Start of Given records

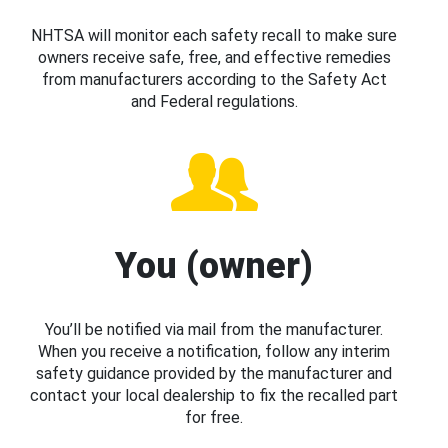
NHTSA will monitor each safety recall to make sure
owners receive safe, free, and effective remedies
from manufacturers according to the Safety Act
and Federal regulations.
You (owner)
You’ll be notified via mail from the manufacturer.
When you receive a notification, follow any interim
safety guidance provided by the manufacturer and
contact your local dealership to fix the recalled part
for free.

End of Given records

Your copy of the records must match them exactly, except that no pictures appear in it.

Problem solution =>
NHTSA will monitor each safety recall to make sure
owners receive safe, free, and effective remedies
from manufacturers according to the Safety Act
and Federal regulations.
You (owner)
You’ll be notified via mail from the manufacturer.
When you receive a notification, follow any interim
safety guidance provided by the manufacturer and
contact your local dealership to fix the recalled part
for free.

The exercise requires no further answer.